It is advisable to listen to the lungs in two steps. Initially, an approximate auscultation of the entire region of the lungs on the right and left is carried out. This allows you to get information about the condition of the entire lung and the presence of any abnormalities. Next, it is necessary to listen in detail to the areas where pathological sound phenomena are noted or where changes can be assumed based on the results of examination, palpation and percussion.

When auscultating the lungs, it is necessary to first determine the nature of the main (physiological) noise, and then the presence of possible adnexal (pathological) noises.

Basic (physiological) breath sounds. Above the lungs in healthy animals, two respiratory sounds are heard: vesicular and physiological bronchial. Bronchial murmur is absent on the chest in horses and camels; its presence in these animals always indicates lung pathology.

Vesicular breathing is heard over most of the surface of the lung and can also be called alveolar, because. occurs in the alveoli of the lung as a result of the rapid straightening of their walls when air enters during inhalation and their decline during exhalation. At the same time, the walls of the alveoli come into tension and, oscillating, produce a sound characteristic of vesicular respiration.

Vesicular noise has the following features:

1. It is soft in character, reminiscent of the sound when the letter "F" is pronounced and at the same time the air is slightly drawn in.

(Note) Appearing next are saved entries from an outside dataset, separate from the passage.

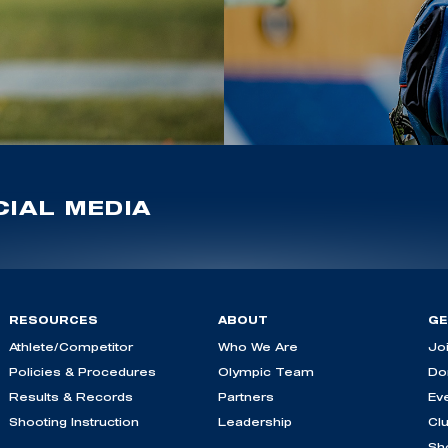
IAL MEDIA
RESOURCES
ABOUT
GE
Athlete/Competitor
Who We Are
Jo
Policies & Procedures
Olympic Team
Do
Results & Records
Partners
Ev
Shooting Instruction
Leadership
Cl
Sh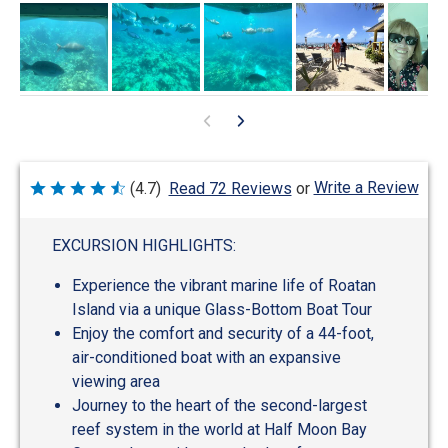
Write a Review
(4.7)
Read 72 Reviews
or
Rated
4.7
out
of
EXCURSION HIGHLIGHTS:
5
Experience the vibrant marine life of Roatan
Island via a unique Glass-Bottom Boat Tour
Enjoy the comfort and security of a 44-foot,
air-conditioned boat with an expansive
viewing area
Journey to the heart of the second-largest
reef system in the world at Half Moon Bay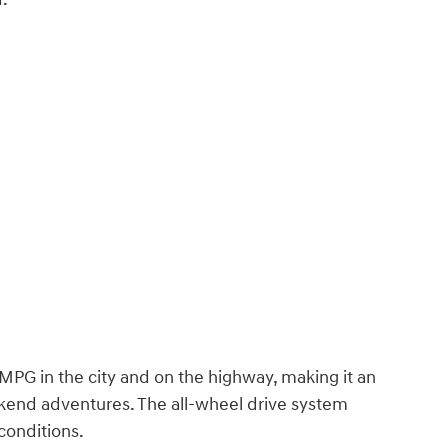
MPG in the city and on the highway, making it an
kend adventures. The all-wheel drive system
conditions.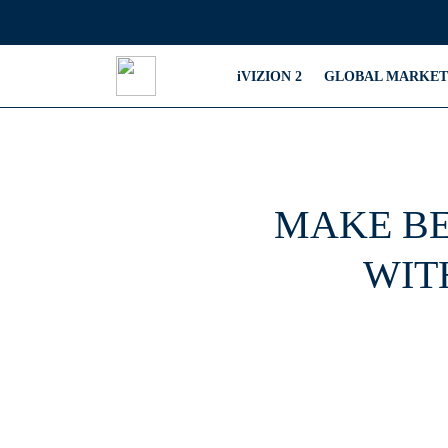
iVIZION 2
GLOBAL MARKET
MAKE BE
WIT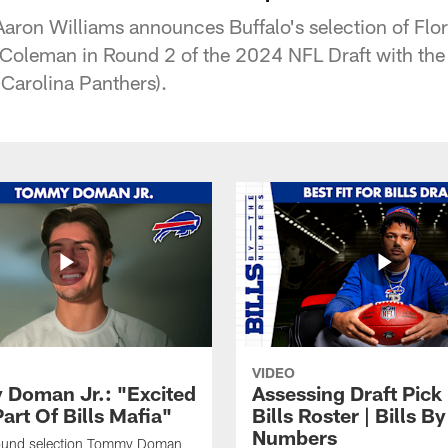
y Aaron Williams announces Buffalo's selection of Flo
Coleman in Round 2 of the 2024 NFL Draft with the 
e Carolina Panthers).
VIDEO
Doman Jr.: "Excited
Assessing Draft Pick 
art Of Bills Mafia"
Bills Roster | Bills B
Numbers
 round selection Tommy Doman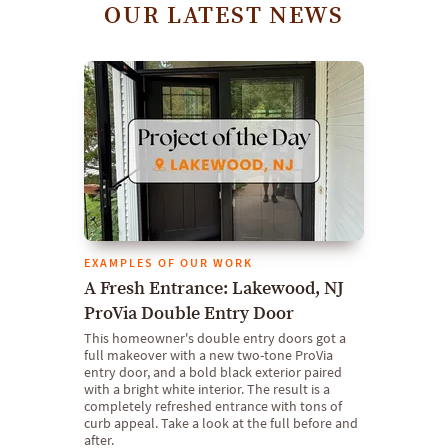
OUR LATEST NEWS
EXAMPLES OF OUR WORK
A Fresh Entrance: Lakewood, NJ
ProVia Double Entry Door
This homeowner's double entry doors got a
full makeover with a new two-tone ProVia
entry door, and a bold black exterior paired
with a bright white interior. The result is a
completely refreshed entrance with tons of
curb appeal. Take a look at the full before and
after.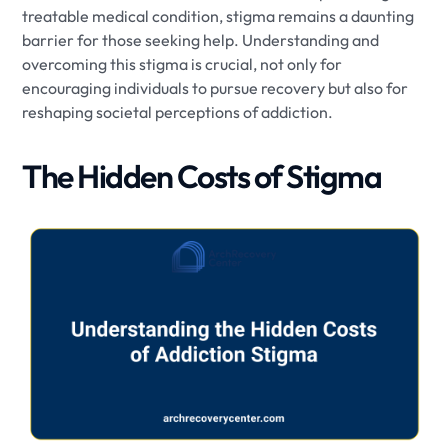
treatable medical condition, stigma remains a daunting
barrier for those seeking help. Understanding and
overcoming this stigma is crucial, not only for
encouraging individuals to pursue recovery but also for
reshaping societal perceptions of addiction.
The Hidden Costs of Stigma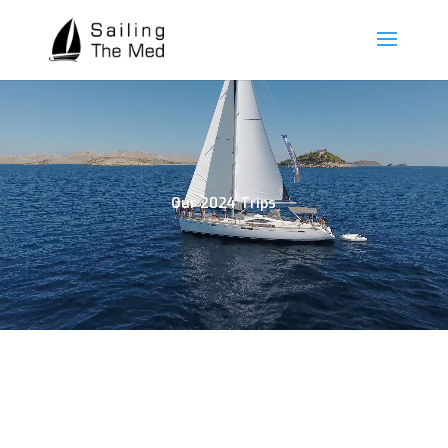
Our 2024 Trips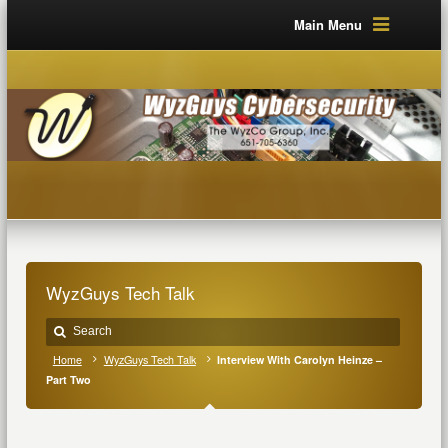
Main Menu
WyzGuys Tech Talk
Home
WyzGuys Tech Talk
Interview With Carolyn Heinze –
Part Two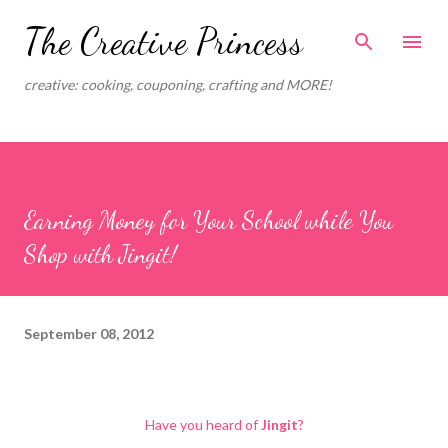
Skip to main content
The Creative Princess
creative: cooking, couponing, crafting and MORE!
Earning Money for Your School while You
Shop with Jingit!
September 08, 2012
Have you heard of
Jingit
?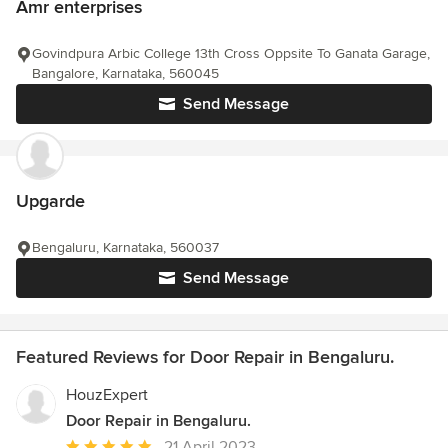
Amr enterprises
Govindpura Arbic College 13th Cross Oppsite To Ganata Garage,
Bangalore, Karnataka, 560045
Send Message
Upgarde
Bengaluru, Karnataka, 560037
Send Message
Featured Reviews for Door Repair in Bengaluru.
HouzExpert
Door Repair in Bengaluru.
Average
21 April 2023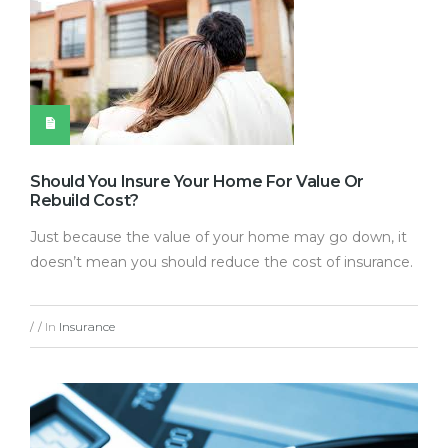
Should You Insure Your Home For Value Or
Rebuild Cost?
Just because the value of your home may go down, it
doesn’t mean you should reduce the cost of insurance.
In
Insurance
/
/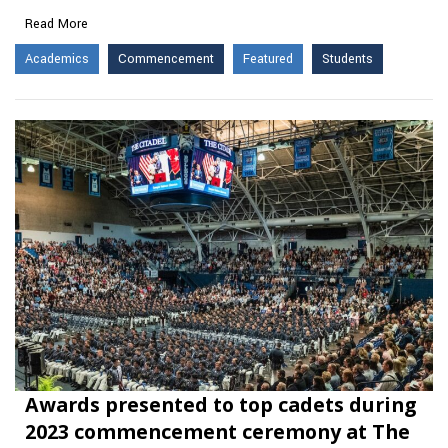
Read More
Academics
Commencement
Featured
Students
Awards presented to top cadets during
2023 commencement ceremony at The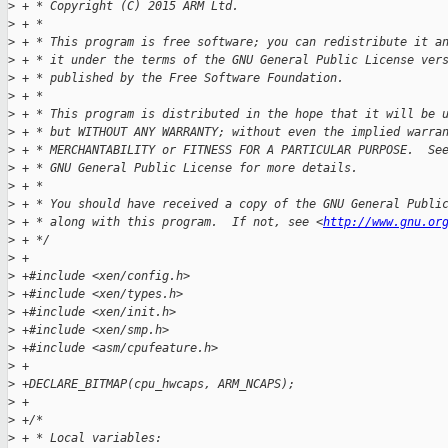
>
 + * Copyright (C) 2015 ARM Ltd.
>
 + *
>
 + * This program is free software; you can redistribute it a
>
 + * it under the terms of the GNU General Public License ver
>
 + * published by the Free Software Foundation.
>
 + *
>
 + * This program is distributed in the hope that it will be 
>
 + * but WITHOUT ANY WARRANTY; without even the implied warra
>
 + * MERCHANTABILITY or FITNESS FOR A PARTICULAR PURPOSE.  Se
>
 + * GNU General Public License for more details.
>
 + *
>
 + * You should have received a copy of the GNU General Publi
>
 + * along with this program.  If not, see <
http://www.gnu.or
>
 + */
>
 +
>
 +#include <xen/config.h>
>
 +#include <xen/types.h>
>
 +#include <xen/init.h>
>
 +#include <xen/smp.h>
>
 +#include <asm/cpufeature.h>
>
 +
>
 +DECLARE_BITMAP(cpu_hwcaps, ARM_NCAPS);
>
 +
>
 +/*
>
 + * Local variables:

2. It is heard throughout the entire period of inhalation and only at the beginning of exhalation. This happens because inhalation is the active phase of breathing, in which the walls of the alveoli gradually straighten out. Exhalation is passive, the walls of the alveoli quickly subside and therefore the vesicular noise is heard only at the very beginning of exhalation.

In healthy animals, vesicular breathing on the chest is heard with unequal strength. It is most intense just behind the scapula in the middle part of the lung percussion field. In the horse, the vesicular murmur is gentle, soft, and weak. In large and small cattle it is rather rough and loud, in sheep and goats it is also heard on the shoulder blade. In dogs and cats - the most intense, sharp and close to bronchial breathing. It should also be borne in mind that the vesicular noise in young animals is louder and rougher than in adults, and even more so in older animals.

There are weakening and strengthening of vesicular respiration, which, in turn, can be physiological and pathological. Physiological weakening is a consequence of a deterioration in the conduction of sounds, for example, with above-average fatness or obesity of the animal. At the same time, breathing is weakened evenly over the entire surface of the lung. Physiological enhancement of vesicular respiration occurs during exercise, as well as in the presence of a thin chest wall (in young animals).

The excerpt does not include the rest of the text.